We will now look at style in regards to intrinsic probability. Two other times in Mark’s Gospel, Mark says that Jesus was angry in 3:5 and 10:14. In each one of those places, it is easy to determine and see why Jesus was indignant at his disciples and others on that occasion. This is much more difficult but it fits in with Mark’s style as well. He is often ambiguous; twenty-one times, for example, Mark uses an indefinite ‘they’ when we don’t know who they are. He is the only one who does this in being so ambiguous. He has eighty-nine verses in a row for Mark 6-8 where he never mentioned Jesus by name or by title. You have later manuscripts that punctuate this by adding the name of Jesus four times in there. He is often ambiguous; one such classic place where if you have an angry Jesus, there is great ambiguity. So, why is Jesus angry? We just don’t know. This all suggests that we really have a solid A for becoming angry from my scale of A through D score. So, on the internal basis, it really looks that it is going to be authentic.

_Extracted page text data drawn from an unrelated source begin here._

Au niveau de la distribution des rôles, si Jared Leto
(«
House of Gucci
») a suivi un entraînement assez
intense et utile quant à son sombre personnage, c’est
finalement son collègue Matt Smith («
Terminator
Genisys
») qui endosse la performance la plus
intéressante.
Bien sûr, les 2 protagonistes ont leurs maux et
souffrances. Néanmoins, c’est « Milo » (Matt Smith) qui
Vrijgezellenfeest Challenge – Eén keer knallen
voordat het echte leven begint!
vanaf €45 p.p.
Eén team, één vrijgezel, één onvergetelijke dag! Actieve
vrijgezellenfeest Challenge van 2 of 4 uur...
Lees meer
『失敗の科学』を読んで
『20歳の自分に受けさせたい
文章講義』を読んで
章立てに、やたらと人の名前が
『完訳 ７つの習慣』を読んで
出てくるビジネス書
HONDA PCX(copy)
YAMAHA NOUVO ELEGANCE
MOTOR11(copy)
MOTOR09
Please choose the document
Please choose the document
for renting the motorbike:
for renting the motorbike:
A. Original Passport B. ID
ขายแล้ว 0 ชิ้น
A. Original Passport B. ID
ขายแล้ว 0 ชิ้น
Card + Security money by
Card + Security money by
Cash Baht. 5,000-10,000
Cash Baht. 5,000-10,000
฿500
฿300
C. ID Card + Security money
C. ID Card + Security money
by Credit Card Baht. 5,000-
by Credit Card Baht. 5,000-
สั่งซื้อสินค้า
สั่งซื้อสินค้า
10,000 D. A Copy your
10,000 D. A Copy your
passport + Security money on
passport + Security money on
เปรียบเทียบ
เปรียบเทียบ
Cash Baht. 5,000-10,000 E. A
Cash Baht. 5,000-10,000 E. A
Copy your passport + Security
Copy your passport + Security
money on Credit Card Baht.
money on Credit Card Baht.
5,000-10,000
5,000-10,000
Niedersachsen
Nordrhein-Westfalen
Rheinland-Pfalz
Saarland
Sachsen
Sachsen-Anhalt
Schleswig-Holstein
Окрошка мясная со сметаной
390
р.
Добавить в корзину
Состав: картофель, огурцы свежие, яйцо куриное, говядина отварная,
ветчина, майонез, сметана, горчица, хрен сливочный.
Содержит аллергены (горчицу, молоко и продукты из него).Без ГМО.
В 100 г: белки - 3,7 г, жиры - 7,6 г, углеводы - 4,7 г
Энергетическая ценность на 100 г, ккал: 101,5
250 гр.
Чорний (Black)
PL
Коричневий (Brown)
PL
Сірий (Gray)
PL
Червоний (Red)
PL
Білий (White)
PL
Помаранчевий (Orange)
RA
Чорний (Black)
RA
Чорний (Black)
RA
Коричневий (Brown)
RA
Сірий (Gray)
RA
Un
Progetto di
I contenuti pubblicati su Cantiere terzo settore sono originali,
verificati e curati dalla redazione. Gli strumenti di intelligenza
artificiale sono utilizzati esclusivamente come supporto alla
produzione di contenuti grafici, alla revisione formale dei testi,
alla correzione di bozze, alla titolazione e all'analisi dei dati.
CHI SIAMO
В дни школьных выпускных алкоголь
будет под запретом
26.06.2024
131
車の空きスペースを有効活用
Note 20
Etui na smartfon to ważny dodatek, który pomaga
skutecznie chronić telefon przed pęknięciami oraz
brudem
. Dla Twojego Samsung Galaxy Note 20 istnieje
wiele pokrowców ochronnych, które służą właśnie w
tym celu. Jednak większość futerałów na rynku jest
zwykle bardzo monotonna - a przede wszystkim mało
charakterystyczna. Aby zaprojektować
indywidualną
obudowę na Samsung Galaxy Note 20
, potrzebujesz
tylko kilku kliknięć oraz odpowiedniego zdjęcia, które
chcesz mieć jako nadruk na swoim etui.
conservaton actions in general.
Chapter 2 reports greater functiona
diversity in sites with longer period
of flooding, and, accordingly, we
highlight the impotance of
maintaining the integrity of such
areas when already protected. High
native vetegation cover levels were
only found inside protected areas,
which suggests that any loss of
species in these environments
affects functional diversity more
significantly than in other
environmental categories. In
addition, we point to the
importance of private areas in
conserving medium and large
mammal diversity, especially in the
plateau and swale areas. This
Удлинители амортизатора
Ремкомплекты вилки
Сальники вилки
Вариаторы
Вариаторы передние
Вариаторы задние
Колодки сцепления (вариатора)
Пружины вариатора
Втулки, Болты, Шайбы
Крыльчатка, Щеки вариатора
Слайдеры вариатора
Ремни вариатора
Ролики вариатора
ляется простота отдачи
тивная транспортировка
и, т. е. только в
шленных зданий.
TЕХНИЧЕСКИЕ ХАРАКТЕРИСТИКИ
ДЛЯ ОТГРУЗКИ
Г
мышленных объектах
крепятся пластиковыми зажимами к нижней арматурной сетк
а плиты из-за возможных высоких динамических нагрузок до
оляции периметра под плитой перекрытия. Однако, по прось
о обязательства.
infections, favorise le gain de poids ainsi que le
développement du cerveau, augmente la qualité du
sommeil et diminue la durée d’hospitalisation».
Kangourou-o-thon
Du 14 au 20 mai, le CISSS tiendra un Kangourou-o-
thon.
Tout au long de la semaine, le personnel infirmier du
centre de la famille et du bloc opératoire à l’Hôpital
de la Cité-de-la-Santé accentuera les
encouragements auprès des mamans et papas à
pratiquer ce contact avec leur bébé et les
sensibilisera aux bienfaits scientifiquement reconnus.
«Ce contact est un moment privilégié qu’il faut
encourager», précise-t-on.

The external evidence includes the date and character of these manuscripts. You already know about Codex Bezae, designated by siglum D ea or 05; I am giving you some other witnesses because this is all we have got. These little A and FF2 and RL1; those are old Latin manuscripts. In combination with D,
they really tell us that were the earliest form of what the Western text had to say. D Codex Bezae is early 5th century and has Greek on the left and Latin on the right side and contains most of the four Gospels and Acts and a small part of 3rd John. Iffrom wrote a commentary on Tatian’s New Testament which was a document written in the late 2nd century. We don’t have the whole thing but Iffrom’s commentary that comes later discusses it. One of the interesting things about Tatian’s Diatessaron which was a harmony of the four Gospels and in it, he created his own narrative sequence different from the Gospels thinking that it would be a service to the church, but the church went against it saying that it shouldn’t be read. Iffrom says that Tatian’s Diatssaron speaks here of Jesus as being angry. If he is right, then Tatian’s Diatessaron in the late 2nd century which combined Matthew, Mark, Luke, and John into one new written document; at least in this place, it is combining just Matthew Mark and Luke because John doesn’t read in this passage. So what Tatian is saying, let’s combine Matthew, Mark, and Luke and he comes up by saying that Jesus is angry. This tells us fairly conclusively that in Mark’s Gospel, according to what Tatian had in the 2nd century, says that Jesus was angry. The remainder of the witnesses has ‘moved with compassion’ as we have discussed. So, genealogical solidarity, Alexandrian and Byzantine texts solidly behind the compassionate Jesus whereas the Western text strongly in support of the angry Jesus. Geographical disposition ‘moved with compassion’ is wide-spread and becoming angry was largely isolated to the Western text but not entirely with Taitian’s Diatessaron which is eastern as well. The external evidence is given a solid A for ‘moved with compassion.’ So, we have a solid A on one side for internal evidence and a solid A for the external evidence.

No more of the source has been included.